**Supplied data:**

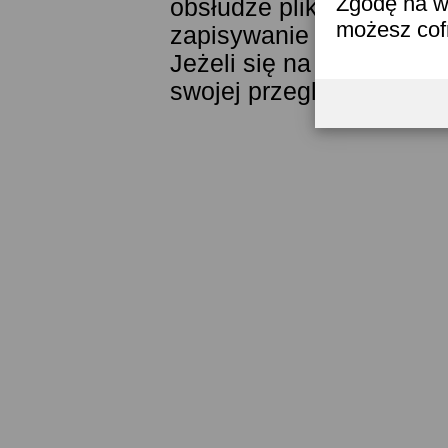
Zgodę na w
obsłudze plików cookies
możesz co
zapisywanie ich w pamięc
Jeżeli się na to nie zga
swojej przeglądarki.
Prze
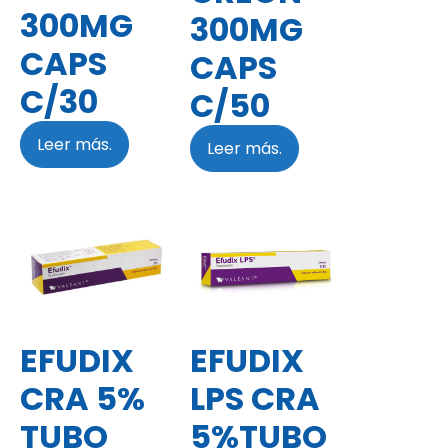
300MG
300MG
CAPS
CAPS
C/30
C/50
Leer más.
Leer más.
EFUDIX
EFUDIX
CRA 5%
LPS CRA
TUBO
5%TUBO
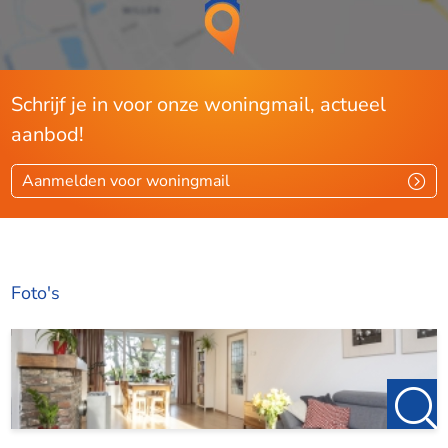
Schrijf je in voor onze woningmail, actueel
aanbod!
Aanmelden voor woningmail
Foto's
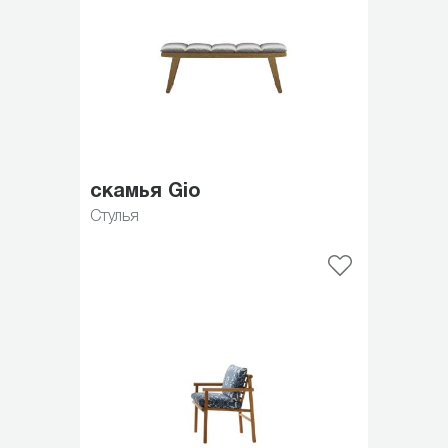
скамья Gio
Стулья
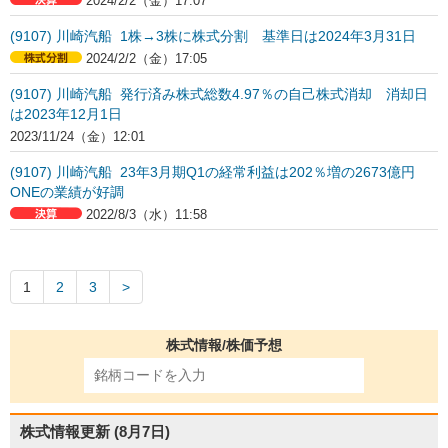
2024/2/2（金）17:07
(9107) 川崎汽船 1株→3株に株式分割 基準日は2024年3月31日
2024/2/2（金）17:05
(9107) 川崎汽船 発行済み株式総数4.97％の自己株式消却 消却日
は2023年12月1日
2023/11/24（金）12:01
(9107) 川崎汽船 23年3月期Q1の経常利益は202％増の2673億円
ONEの業績が好調
2022/8/3（水）11:58
1
2
3
株式情報/株価予想
株式情報更新
(8月7日)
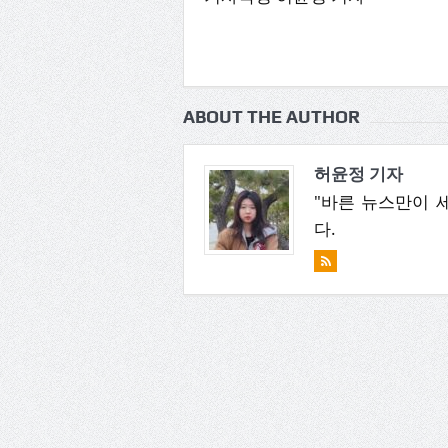
ABOUT THE AUTHOR
허윤정 기자
"바른 뉴스만이 
다.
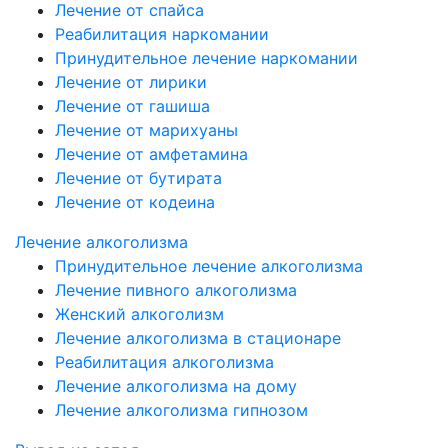
Лечение от спайса
Реабилитация наркомании
Принудительное лечение наркомании
Лечение от лирики
Лечение от гашиша
Лечение от марихуаны
Лечение от амфетамина
Лечение от бутирата
Лечение от кодеина
Лечение алкоголизма
Принудительное лечение алкоголизма
Лечение пивного алкоголизма
Женский алкоголизм
Лечение алкоголизма в стационаре
Реабилитация алкоголизма
Лечение алкоголизма на дому
Лечение алкоголизма гипнозом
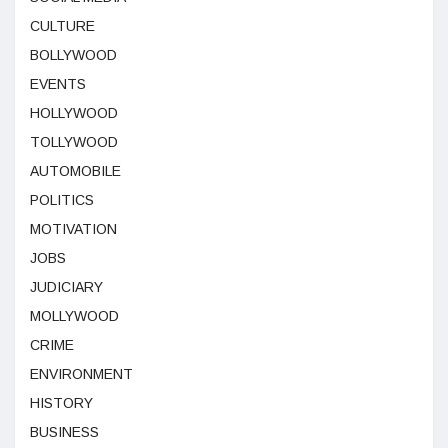
CULTURE
BOLLYWOOD
EVENTS
HOLLYWOOD
TOLLYWOOD
AUTOMOBILE
POLITICS
MOTIVATION
JOBS
JUDICIARY
MOLLYWOOD
CRIME
ENVIRONMENT
HISTORY
BUSINESS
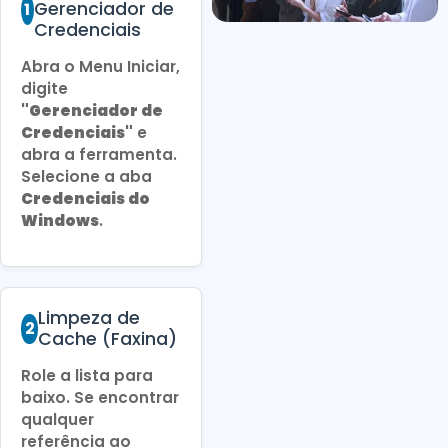
Gerenciador de
1
Credenciais
Abra o Menu Iniciar,
digite
"Gerenciador de
Credenciais"
e
abra a ferramenta.
Selecione a aba
Credenciais do
Windows
.
Limpeza de
2
Cache (Faxina)
Role a lista para
baixo. Se encontrar
qualquer
referência ao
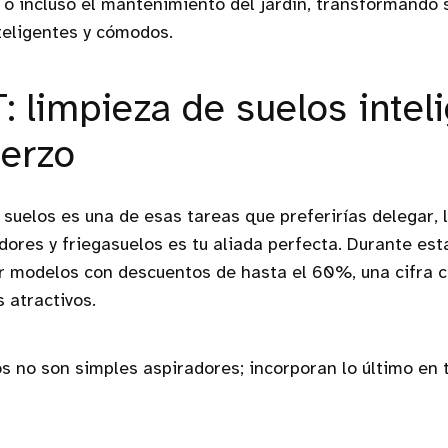
 o incluso el mantenimiento del jardín, transformando
teligentes y cómodos.
 limpieza de suelos inteli
uerzo
e suelos es una de esas tareas que preferirías delegar
dores y friegasuelos es tu aliada perfecta. Durante est
r modelos con descuentos de hasta el 60%, una cifra 
 atractivos.
os no son simples aspiradores; incorporan lo último en 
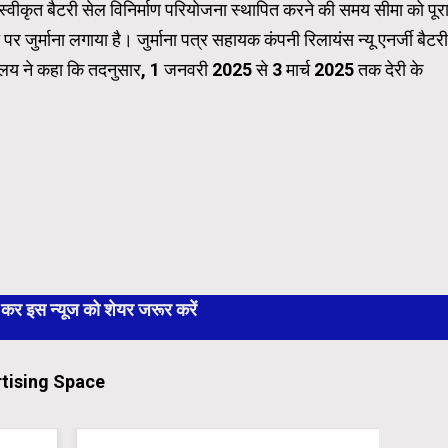
वीकृत बैटरी सेल विनिर्माण परियोजना स्थापित करने की समय सीमा को पूर
 जुर्माना लगाया है। जुर्माना पत्र सहायक कंपनी रिलायंस न्यू एनर्जी बैटरी
त्रालय ने कहा कि तदनुसार, 1 जनवरी 2025 से 3 मार्च 2025 तक देरी के
 इस न्यूज को शेयर जरूर करें
tising Space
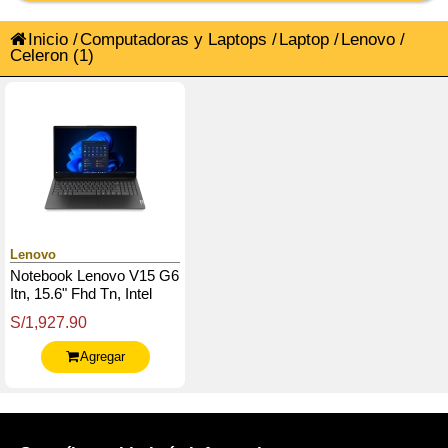
Inicio
/
Computadoras y Laptops
/
Laptop
/
Lenovo
/
Celeron
(1)
Lenovo
Notebook Lenovo V15 G6
Itn, 15.6" Fhd Tn, Intel
N100 Hasta 3.4Ghz, 8Gb
S/1,927.90
Ddr5-4800 Sodimm
Agregar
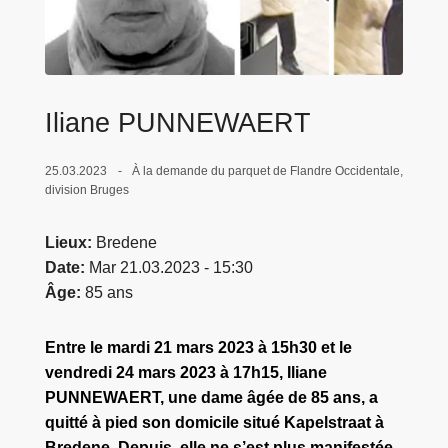
c
i
p
a
l
Iliane PUNNEWAERT
25.03.2023
À la demande du parquet de Flandre Occidentale,
division Bruges
Lieux
Bredene
Date
Mar 21.03.2023 - 15:30
Âge
85 ans
Entre le mardi 21 mars 2023 à 15h30 et le
vendredi 24 mars 2023 à 17h15, Iliane
PUNNEWAERT, une dame âgée de 85 ans, a
quitté à pied son domicile situé Kapelstraat à
Bredene. Depuis, elle ne s’est plus manifestée.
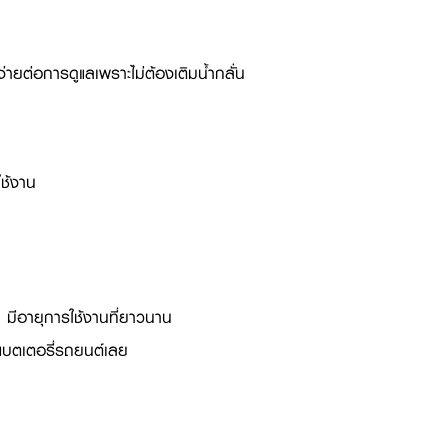
ลง่ายต่อการดูแลเพราะไม่ต้องเติมน้ำกลั่น
ใช้งาน
น มีอายุการใช้งานที่ยาวนาน
ษาแบตเตอรี่รถยนต์เลย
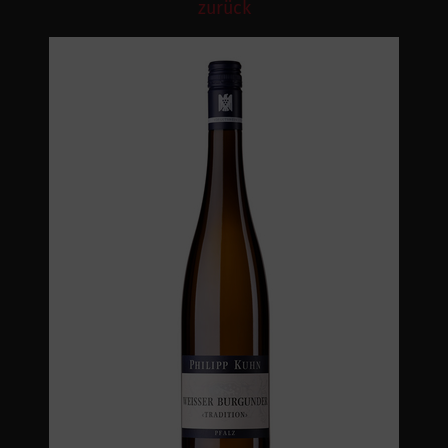
zurück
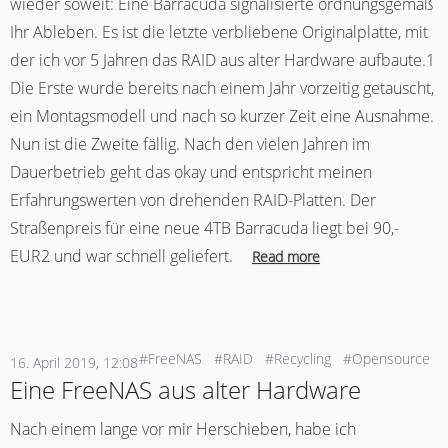
wieder soweit: Eine Barracuda signalisierte ordnungsgemäß
Ihr Ableben. Es ist die letzte verbliebene Originalplatte, mit
der ich vor 5 Jahren das RAID aus alter Hardware aufbaute.1
Die Erste wurde bereits nach einem Jahr vorzeitig getauscht,
ein Montagsmodell und nach so kurzer Zeit eine Ausnahme.
Nun ist die Zweite fällig. Nach den vielen Jahren im
Dauerbetrieb geht das okay und entspricht meinen
Erfahrungswerten von drehenden RAID-Platten. Der
Straßenpreis für eine neue 4TB Barracuda liegt bei 90,-
EUR2 und war schnell geliefert.
Read more
#FreeNAS
#RAID
#Recycling
#Opensource
16. April 2019, 12:08
Eine FreeNAS aus alter Hardware
Nach einem lange vor mir Herschieben, habe ich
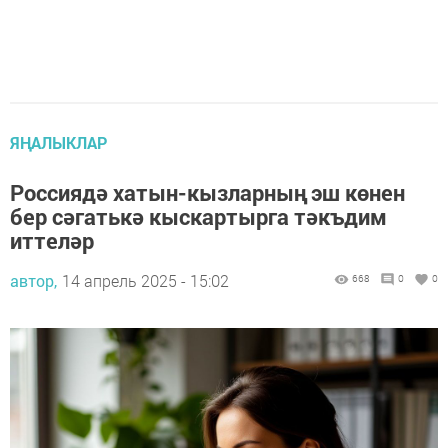
ЯҢАЛЫКЛАР
Россиядә хатын-кызларның эш көнен
бер сәгатькә кыскартырга тәкъдим
иттеләр
автор,
14 апрель 2025 - 15:02
668
0
0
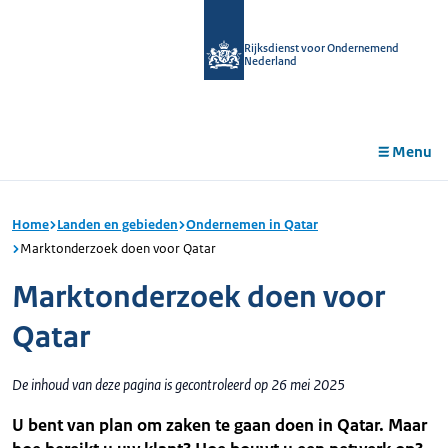
r de
tent
Rijksdienst voor Ondernemend
Nederland
Menu
Home
Landen en gebieden
Ondernemen in Qatar
Marktonderzoek doen voor Qatar
Marktonderzoek doen voor
Qatar
De inhoud van deze pagina is gecontroleerd op 26 mei 2025
U bent van plan om zaken te gaan doen in Qatar. Maar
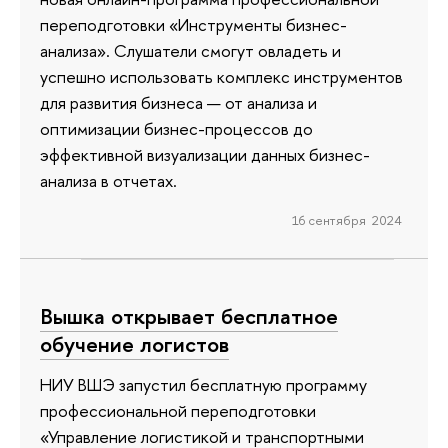
переподготовки «Инструменты бизнес-
анализа». Слушатели смогут овладеть и
успешно использовать комплекс инструментов
для развития бизнеса — от анализа и
оптимизации бизнес-процессов до
эффективной визуализации данных бизнес-
анализа в отчетах.
16 сентября 2024
Вышка открывает бесплатное
обучение логистов
НИУ ВШЭ запустил бесплатную программу
профессиональной переподготовки
«Управление логистикой и транспортными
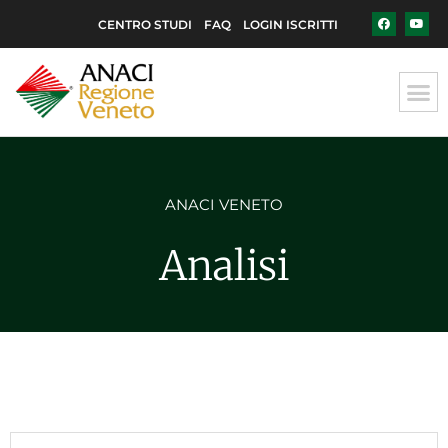
CENTRO STUDI
FAQ
LOGIN ISCRITTI
ANACI VENETO
Analisi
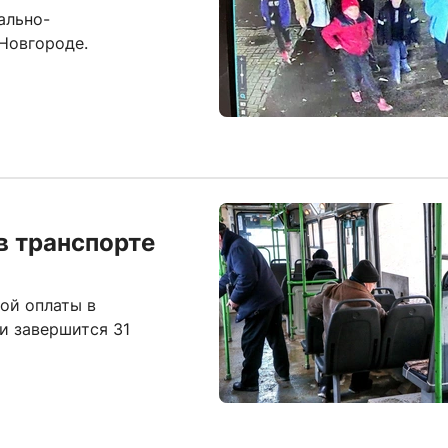
ально-
Новгороде.
в транспорте
ой оплаты в
и завершится 31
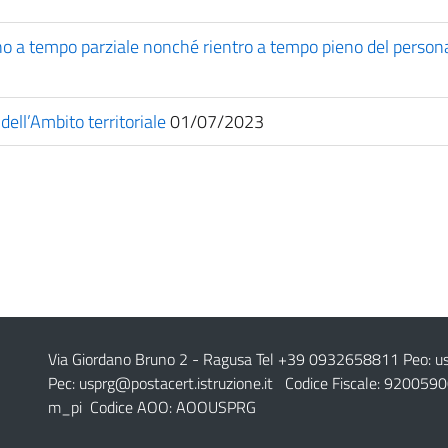
no a tempo parziale nonché rientro a tempo pieno del perso
 dell’Ambito territoriale
01/07/2023
Via Giordano Bruno 2
- Ragusa Tel +39 0932658811 Peo:
u
Pec:
usprg@postacert.istruzione.it
Codice Fiscale: 9200590
m_pi Codice AOO: AOOUSPRG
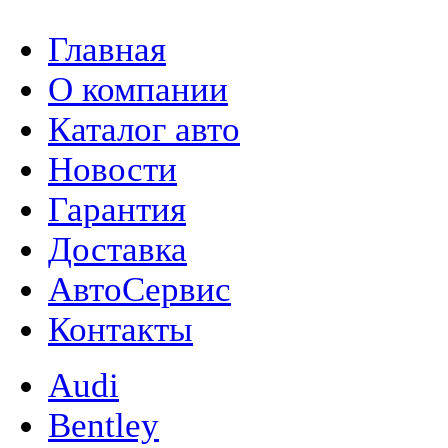
Главная
О компании
Каталог авто
Новости
Гарантия
Доставка
АвтоСервис
Контакты
Audi
Bentley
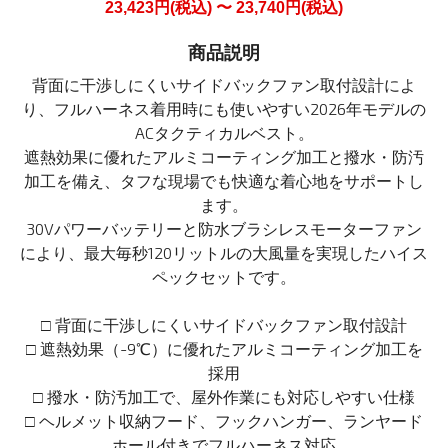
23,423円(税込) 〜 23,740円(税込)
商品説明
背面に干渉しにくいサイドバックファン取付設計によ
り、フルハーネス着用時にも使いやすい2026年モデルの
ACタクティカルベスト。
遮熱効果に優れたアルミコーティング加工と撥水・防汚
加工を備え、タフな現場でも快適な着心地をサポートし
ます。
30Vパワーバッテリーと防水ブラシレスモーターファン
により、最大毎秒120リットルの大風量を実現したハイス
ペックセットです。
□ 背面に干渉しにくいサイドバックファン取付設計
□ 遮熱効果（-9℃）に優れたアルミコーティング加工を
採用
□ 撥水・防汚加工で、屋外作業にも対応しやすい仕様
□ ヘルメット収納フード、フックハンガー、ランヤード
ホール付きでフルハーネス対応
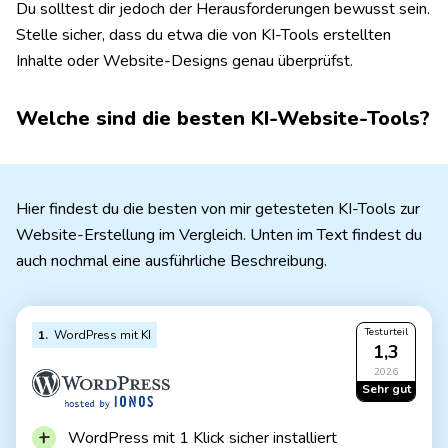
Du solltest dir jedoch der Herausforderungen bewusst sein.
Stelle sicher, dass du etwa die von KI-Tools erstellten
Inhalte oder Website-Designs genau überprüfst.
Welche sind die besten KI-Website-Tools?
Hier findest du die besten von mir getesteten KI-Tools zur
Website-Erstellung im Vergleich. Unten im Text findest du
auch nochmal eine ausführliche Beschreibung.
Testurteil
1
WordPress mit KI
1,3
2026
Sehr gut
WordPress mit 1 Klick sicher installiert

**Work to complete:** Out of the records above, set down only the lines from the one that contains "2023/11/24（金）12:01" through the one that contains "referência ao", unchanged and without the pictures.

**Solution for this exercise:**
2023/11/24（金）12:01
(9107) 川崎汽船 23年3月期Q1の経常利益は202％増の2673億円
ONEの業績が好調
2022/8/3（水）11:58
1
2
3
株式情報/株価予想
株式情報更新
(8月7日)
ABOUT THE AUTHOR
허윤정 기자
"바른 뉴스만이 
다.
Лечение от спайса
Реабилитация наркомании
Принудительное лечение наркомании
Лечение от лирики
Лечение от гашиша
Лечение от марихуаны
Лечение от амфетамина
Лечение от бутирата
Лечение от кодеина
Лечение алкоголизма
Принудительное лечение алкоголизма
Лечение пивного алкоголизма
Женский алкоголизм
Лечение алкоголизма в стационаре
Реабилитация алкоголизма
Лечение алкоголизма на дому
Лечение алкоголизма гипнозом
CULTURE
BOLLYWOOD
EVENTS
HOLLYWOOD
TOLLYWOOD
AUTOMOBILE
POLITICS
MOTIVATION
JOBS
JUDICIARY
MOLLYWOOD
CRIME
ENVIRONMENT
HISTORY
BUSINESS
Gerenciador de
1
Credenciais
Abra o Menu Iniciar,
digite
"Gerenciador de
Credenciais"
e
abra a ferramenta.
Selecione a aba
Credenciais do
Windows
.
Limpeza de
2
Cache (Faxina)
Role a lista para
baixo. Se encontrar
qualquer
referência ao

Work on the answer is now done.